白い部屋のときのことを思ったのか悠が笑いながら俺に行った。
三浦 友哉
ん〜………んじゃ、俺達で桜華ビルを探しに行くか。
暁月 璃紅
では、野坂の方は上様に調査の方をお願いしましょうか、ハク。
火ノ神 琥珀
え、疲れた…。俺、徹夜で九州を1周してきたんだけど…
ブツブツ言いながら窓に近寄ると、笛を吹いた。


すると、何分かして何処からか鳩が飛んでくると、朱雀さんの肩の上に着陸した。
暁月 朱雀
おっ、琥珀。お前、コイツの扱い上手になったな。
火ノ神 琥珀
まぁ、虎徹を育てたらそのくらい…
暁月 璃紅
じゃ、お兄ちゃん。手紙書いて飛ばしといてね。
暁月 朱雀
俺が?
暁月 璃紅
散々、恥になったんだからそれぐらいしてもいいんじゃない?
暁月 朱雀
…紙をください。
母さん
はいはい、ちょっと待ってね。
苦笑いを浮かべながら母さんが紙を取りに行く間、鳩の方を見ると、鳩は床を歩いたり、撫でられて「クルル…」と鳴いたりしていた。
鹿島 瑚子
鳩ってこんなに大人しいの?
暁月 璃紅
この子は訓練したので大人しいです。
暁月 朱雀
璃紅、判子くれ。
暁月 璃紅
持ってないの?
暁月 朱雀
持ってない。
暁月 璃紅
どうして?
暁月 朱雀
部屋にあるから。
暁月 璃紅
……。
暁月さんは無言で巾着から判子を取り出すと、朱雀さんに向かって投げつけた。
源 翔太
判子って?
暁月 璃紅
私達の手紙には名前は書きません。
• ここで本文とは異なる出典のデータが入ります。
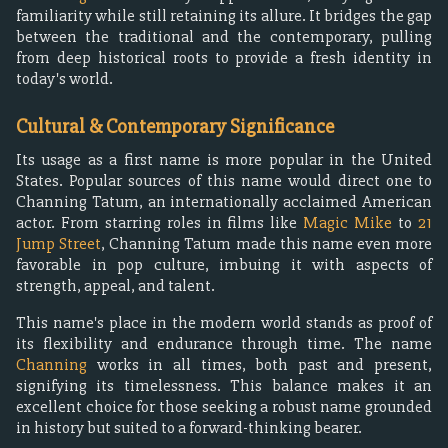
familiarity while still retaining its allure. It bridges the gap
between the traditional and the contemporary, pulling
from deep historical roots to provide a fresh identity in
today's world.
Cultural & Contemporary Significance
Its usage as a first name is more popular in the United
States. Popular sources of this name would direct one to
Channing Tatum, an internationally acclaimed American
actor. From starring roles in films like
Magic Mike
to
21
Jump Street
, Channing Tatum made this name even more
favorable in pop culture, imbuing it with aspects of
strength, appeal, and talent.
This name's place in the modern world stands as proof of
its flexibility and endurance through time. The name
Channing
works in all times, both past and present,
signifying its timelessness. This balance makes it an
excellent choice for those seeking a robust name grounded
in history but suited to a forward-thinking bearer.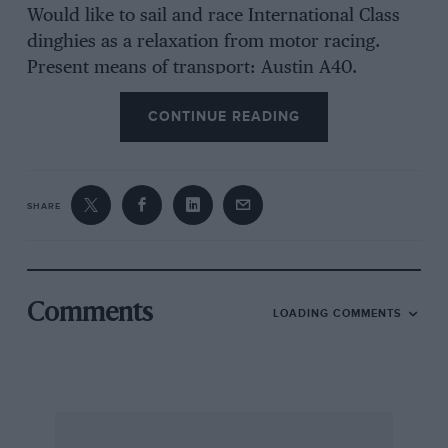
Would like to sail and race International Class
dinghies as a relaxation from motor racing.
Present means of transport: Austin A40.
CONTINUE READING
SHARE
Comments
LOADING COMMENTS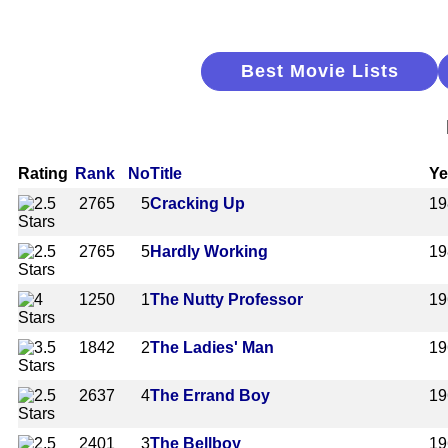
Best Movie Lists
Rating
Rank
No
Title
Ye
2765
5
Cracking Up
19
2765
5
Hardly Working
19
1250
1
The Nutty Professor
19
1842
2
The Ladies' Man
19
2637
4
The Errand Boy
19
2401
3
The Bellboy
19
ですので、1人1つ判子を持っていて、それで名前を伝えます。
母さん
へぇ!そんな文化があるのね。ちなみにどんな判子なの?
暁月 璃紅
あ、見ますか?
判子を押して、伝書鳩を飛ばした朱雀さんから判子を取ると、余ってた紙に押す。
暁月 璃紅
ハクは?
火ノ神 琥珀
これ。
ポケットを漁り、判子を押す。
その紙を母さんに渡した。それを横から覗く。
紅葉に月の判子と、炎が虫を閉じ込めている判子。
暁月 璃紅
私は暁月の月と璃紅の紅で色は無理なので紅葉にしました。
火ノ神 琥珀
俺は火ノ神の火と分かりにくいけど、琥珀っぽく。
母さん
面白いわね〜…ちなみに朱雀君は?
暁月 朱雀
ただの朱雀の絵っす…。
そんな話が終わると、家を出る準備をした。
三浦 友哉
じゃ、母さん。行ってくる。
母さん
行ってらっしゃい…。
湊翔
兄さん、頑張って。
三浦 友哉
ああ、もちろん。
そして、俺達は昼頃に桜華ビルへと向かった…。